Problem to solve – What lines in the data hold the string "Center"? Show them.

BEGIN

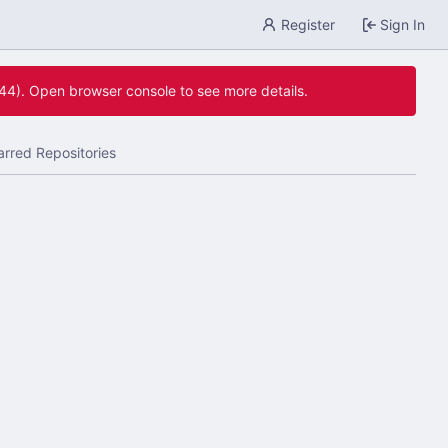
Register
Sign In
744). Open browser console to see more details.
arred Repositories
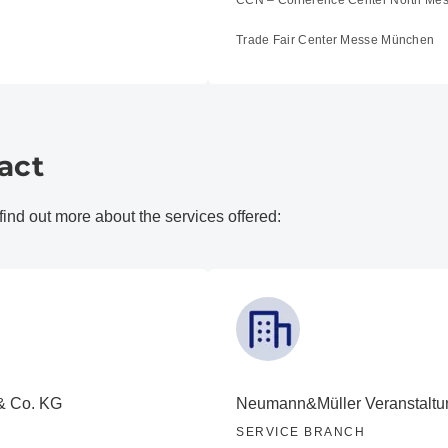
CCN – Conference Center North Me
Trade Fair Center Messe München
act
 find out more about the services offered:
& Co. KG
Neumann&Müller Veranstaltu
SERVICE BRANCH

END

Final answer –
CCN – Conference Center North Me
Trade Fair Center Messe München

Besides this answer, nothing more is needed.